# Disaggregate employment projections to LSOA

Using:
1. Business Register and Employment Survey (BRES) open-access estimates of employment taken from Nomis
2. LAD projections provided by Cambridge Econometrics and processed by `convert-scenarios.ipynb` 

Disaggregate projections of total employment to Lower Super Output Area (LSOA) for the years 2015-2050.



In [None]:
import os

import geopandas
import pandas

In [None]:
SCENARIOS = ('baseline', '0-unplanned', '1-new-cities', '2-expansion')

In [None]:
# read and combine employment scenarios
dfs = []
for scenario in SCENARIOS:
    df = pandas.read_csv(os.path.join("data_processed", f"arc_employment__{scenario}.csv"))
    df['scenario'] = scenario
    dfs.append(df)
lad_employment = pandas.concat(dfs)

# check length
expected_length = 391 * 36 * 4
msg = f"Expected {len(lad_employment)} == {expected_length} LADs * years * scenarios"
assert len(lad_employment) == expected_length, msg

# print extract
lad_employment.tail(1)

In [None]:
def download(url, filename, force=False):
    if force or not os.path.exists(filename):
        import requests
        r = requests.get(url, stream=True)
        with open(filename, 'wb') as fd:
            for chunk in r.iter_content(chunk_size=128):
                fd.write(chunk)

def unzip(path, parent):
    import zipfile
    with zipfile.ZipFile(path, 'r') as zip_ref:
        zip_ref.extractall(parent)

In [None]:
# Output Area to Lower Layer Super Output Area to Middle Layer Super Output Area to Local Authority District (December 2011) Lookup in England and Wales
# Description page: 
# https://geoportal.statistics.gov.uk/datasets/output-area-to-lower-layer-super-output-area-to-middle-layer-super-output-area-to-local-authority-district-december-2011-lookup-in-england-and-wales
url = "https://opendata.arcgis.com/datasets/6ecda95a83304543bc8feedbd1a58303_0.csv"
path = os.path.join("data_as_provided", "lsoa_lad_lu.csv")        
download(url, path, force=True)        
#unzip(path, "data_as_provided")

In [None]:
lad_lsoa_lu = pandas.read_csv(
    os.path.join("data_as_provided", "lsoa_lad_lu.csv"),
    usecols=['LAD11NM', 'LAD11CD', 'LSOA11CD', 'LSOA11NM']) \
    .rename(columns={'LAD11NM': 'lad11nm', 'LAD11CD': 'lad11cd', 'LSOA11CD': 'lsoa11cd', 'LSOA11NM': 'lsoa11nm'}) \
    .sort_values(by=['lad11cd', 'lsoa11cd']) \
    .drop_duplicates(ignore_index=True)

lad_cd_changes = pandas.read_csv(
    os.path.join('data_as_provided', 'lad_nmcd_changes.csv'),
    usecols=['lad11cd', 'lad16cd'])

lad_lsoa_lu = lad_lsoa_lu.merge(lad_cd_changes, on='lad11cd')

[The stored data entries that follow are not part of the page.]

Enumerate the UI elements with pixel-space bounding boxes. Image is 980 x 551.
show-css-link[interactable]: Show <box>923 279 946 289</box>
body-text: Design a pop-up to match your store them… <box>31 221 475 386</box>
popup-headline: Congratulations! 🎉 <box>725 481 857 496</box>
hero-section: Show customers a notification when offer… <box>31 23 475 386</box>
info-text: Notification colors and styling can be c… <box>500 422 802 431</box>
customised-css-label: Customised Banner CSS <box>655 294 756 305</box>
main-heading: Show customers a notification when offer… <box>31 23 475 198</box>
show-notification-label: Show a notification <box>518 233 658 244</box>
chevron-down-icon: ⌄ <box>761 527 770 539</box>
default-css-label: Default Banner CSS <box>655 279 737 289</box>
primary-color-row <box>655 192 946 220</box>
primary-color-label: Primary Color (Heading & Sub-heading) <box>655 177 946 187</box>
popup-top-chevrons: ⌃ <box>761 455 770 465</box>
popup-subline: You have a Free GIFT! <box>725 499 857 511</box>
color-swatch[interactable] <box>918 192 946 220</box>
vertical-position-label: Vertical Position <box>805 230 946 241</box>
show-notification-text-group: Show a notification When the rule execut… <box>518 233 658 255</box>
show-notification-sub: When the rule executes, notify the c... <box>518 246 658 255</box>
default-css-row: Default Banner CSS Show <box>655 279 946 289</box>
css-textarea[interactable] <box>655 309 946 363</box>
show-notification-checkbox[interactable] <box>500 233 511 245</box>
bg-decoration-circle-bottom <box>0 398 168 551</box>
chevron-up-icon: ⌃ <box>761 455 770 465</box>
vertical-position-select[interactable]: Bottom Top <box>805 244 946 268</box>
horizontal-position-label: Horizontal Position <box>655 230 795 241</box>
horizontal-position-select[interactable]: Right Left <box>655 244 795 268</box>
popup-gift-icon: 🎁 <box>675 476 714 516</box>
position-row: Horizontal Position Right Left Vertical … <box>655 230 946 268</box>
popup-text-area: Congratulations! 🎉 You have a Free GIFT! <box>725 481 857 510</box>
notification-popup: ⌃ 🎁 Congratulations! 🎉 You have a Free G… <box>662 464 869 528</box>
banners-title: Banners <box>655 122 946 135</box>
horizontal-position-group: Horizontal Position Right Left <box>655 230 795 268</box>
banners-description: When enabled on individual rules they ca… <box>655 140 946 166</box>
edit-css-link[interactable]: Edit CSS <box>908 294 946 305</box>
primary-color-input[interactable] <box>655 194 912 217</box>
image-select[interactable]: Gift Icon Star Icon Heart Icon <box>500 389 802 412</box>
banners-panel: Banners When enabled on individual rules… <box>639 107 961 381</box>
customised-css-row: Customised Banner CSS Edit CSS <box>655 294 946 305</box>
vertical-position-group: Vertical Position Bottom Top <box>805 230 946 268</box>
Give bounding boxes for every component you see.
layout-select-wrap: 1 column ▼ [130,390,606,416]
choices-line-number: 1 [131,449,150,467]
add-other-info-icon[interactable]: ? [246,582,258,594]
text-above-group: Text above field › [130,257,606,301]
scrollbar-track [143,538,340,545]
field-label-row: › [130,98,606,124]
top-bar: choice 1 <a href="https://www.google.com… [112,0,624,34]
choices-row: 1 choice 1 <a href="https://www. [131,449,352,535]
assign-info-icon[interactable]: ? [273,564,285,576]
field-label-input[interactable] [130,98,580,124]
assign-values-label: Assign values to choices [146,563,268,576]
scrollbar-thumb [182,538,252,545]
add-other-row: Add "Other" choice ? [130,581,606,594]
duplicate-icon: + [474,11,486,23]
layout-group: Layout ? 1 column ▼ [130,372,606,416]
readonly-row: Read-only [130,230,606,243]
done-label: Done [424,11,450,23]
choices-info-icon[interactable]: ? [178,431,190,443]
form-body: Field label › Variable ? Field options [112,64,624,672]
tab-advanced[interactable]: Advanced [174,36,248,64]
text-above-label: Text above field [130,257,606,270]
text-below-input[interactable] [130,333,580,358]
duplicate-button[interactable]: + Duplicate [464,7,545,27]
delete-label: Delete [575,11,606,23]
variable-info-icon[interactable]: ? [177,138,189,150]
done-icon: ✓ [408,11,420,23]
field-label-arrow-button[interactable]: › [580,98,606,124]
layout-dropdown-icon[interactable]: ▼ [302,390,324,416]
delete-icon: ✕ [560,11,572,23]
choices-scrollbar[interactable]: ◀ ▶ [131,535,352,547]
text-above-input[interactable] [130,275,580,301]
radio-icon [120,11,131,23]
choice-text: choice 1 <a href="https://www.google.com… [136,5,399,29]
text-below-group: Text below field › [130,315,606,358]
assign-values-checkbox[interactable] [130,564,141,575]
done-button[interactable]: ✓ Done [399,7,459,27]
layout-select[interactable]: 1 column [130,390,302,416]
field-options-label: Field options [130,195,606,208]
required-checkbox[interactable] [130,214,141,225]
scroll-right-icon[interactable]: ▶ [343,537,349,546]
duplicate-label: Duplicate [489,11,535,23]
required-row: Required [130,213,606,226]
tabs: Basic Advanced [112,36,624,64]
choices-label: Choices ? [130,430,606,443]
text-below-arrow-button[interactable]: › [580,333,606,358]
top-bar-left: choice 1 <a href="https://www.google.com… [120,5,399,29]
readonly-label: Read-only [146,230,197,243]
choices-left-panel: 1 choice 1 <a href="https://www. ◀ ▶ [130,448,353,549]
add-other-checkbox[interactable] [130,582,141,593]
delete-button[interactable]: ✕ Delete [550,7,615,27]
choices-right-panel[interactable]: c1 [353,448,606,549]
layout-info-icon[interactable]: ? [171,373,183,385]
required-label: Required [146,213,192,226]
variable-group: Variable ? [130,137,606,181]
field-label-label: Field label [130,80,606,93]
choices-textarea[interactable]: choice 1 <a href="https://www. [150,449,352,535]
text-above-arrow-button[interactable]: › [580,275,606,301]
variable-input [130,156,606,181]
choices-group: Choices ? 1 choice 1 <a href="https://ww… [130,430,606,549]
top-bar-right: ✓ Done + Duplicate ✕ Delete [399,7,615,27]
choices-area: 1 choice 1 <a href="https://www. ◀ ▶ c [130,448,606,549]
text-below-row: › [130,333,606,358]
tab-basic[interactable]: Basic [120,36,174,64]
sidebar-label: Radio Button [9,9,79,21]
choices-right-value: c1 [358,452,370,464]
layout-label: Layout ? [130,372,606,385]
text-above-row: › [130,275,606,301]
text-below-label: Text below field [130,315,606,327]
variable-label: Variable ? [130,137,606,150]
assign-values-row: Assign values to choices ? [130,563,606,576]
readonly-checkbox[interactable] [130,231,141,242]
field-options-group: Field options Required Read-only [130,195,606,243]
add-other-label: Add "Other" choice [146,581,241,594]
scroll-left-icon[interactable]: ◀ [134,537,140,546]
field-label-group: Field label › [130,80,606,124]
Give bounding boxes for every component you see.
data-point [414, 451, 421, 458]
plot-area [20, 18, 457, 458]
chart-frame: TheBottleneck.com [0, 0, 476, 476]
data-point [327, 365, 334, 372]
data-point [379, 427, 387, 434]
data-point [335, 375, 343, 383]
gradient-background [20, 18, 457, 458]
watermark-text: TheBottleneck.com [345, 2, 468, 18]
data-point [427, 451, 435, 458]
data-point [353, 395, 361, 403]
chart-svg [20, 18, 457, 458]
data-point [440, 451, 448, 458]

# England and Wales only (constrained by BRES/Nomis statistics)
lad_lsoa_lu = lad_lsoa_lu[lad_lsoa_lu.lad11cd.str.startswith('E') | lad_lsoa_lu.lad11cd.str.startswith('W')]
lad_lsoa_lu

In [None]:
# Expect this to include only Scotland and Northern Ireland
set(lad_lsoa_lu.lad16cd) ^ set(lad_employment.lad_uk_2016)

In [None]:
# Expect this to be empty (all LSOAs shared)
set(lad_lsoa_lu.lsoa11cd) ^ set(lsoa_employment.lsoa11cd)

In [None]:
# read total employment by LSOA
lsoa_employment = pandas.read_csv(
    os.path.join("data_as_provided", "bres-employment-by-lsoa-2015-2018.csv"),
    skiprows=lambda x: x in [0, 1, 2, 3, 4, 5, 6, 7, 9], # skip header comments
    skipfooter=10, # skip footer comments and totals row
    engine='python', # need to use this to be able to skip footer
    dtype={'2015': 'int', '2016': 'int', '2017': 'int', '2018': 'int'}) \
    .drop(columns=["Unnamed: 2", "Unnamed: 4", "Unnamed: 6", "Unnamed: 8"]) \
    .rename(columns={"2011 super output area - lower layer": "lsoa"})

# split name, code
lsoa_employment['lsoa11cd'] = lsoa_employment.lsoa.apply(lambda d: d.split(" : ")[0])
lsoa_employment.drop(columns=['lsoa'], inplace=True)
lsoa_employment = lsoa_employment[['lsoa11cd', '2015', '2016', '2017', '2018']]

# add LAD names/codes
lsoa_employment = lsoa_employment.merge(
    lad_lsoa_lu, 
    on='lsoa11cd', 
    validate='one_to_one')
lsoa_employment.tail(1)

In [None]:
lsoa_to_lad_agg = lsoa_employment[['lad16cd', '2015', '2016', '2017', '2018']] \
    .groupby('lad16cd') \
    .sum() \
    .rename(columns={
        '2015': '2015_lad', 
        '2016': '2016_lad', 
        '2017': '2017_lad', 
        '2018': '2018_lad', 
    })

lsoa_to_lad_agg.tail(1)

In [None]:
df = lsoa_employment.merge(lsoa_to_lad_agg, on='lad16cd')
df['prop15'] = df['2015'] / df['2015_lad']
df['prop16'] = df['2016'] / df['2016_lad']
df['prop17'] = df['2017'] / df['2017_lad']
df['prop18'] = df['2018'] / df['2018_lad']
proportions = df[['lsoa11cd', 'lad16cd', 'prop15', 'prop16', 'prop17', 'prop18']]
proportions.tail(1)

In [None]:
projections = lad_employment.merge(proportions, left_on='lad_uk_2016', right_on='lad16cd') \
    .rename(columns={'employment': 'employment_lad_thousands'})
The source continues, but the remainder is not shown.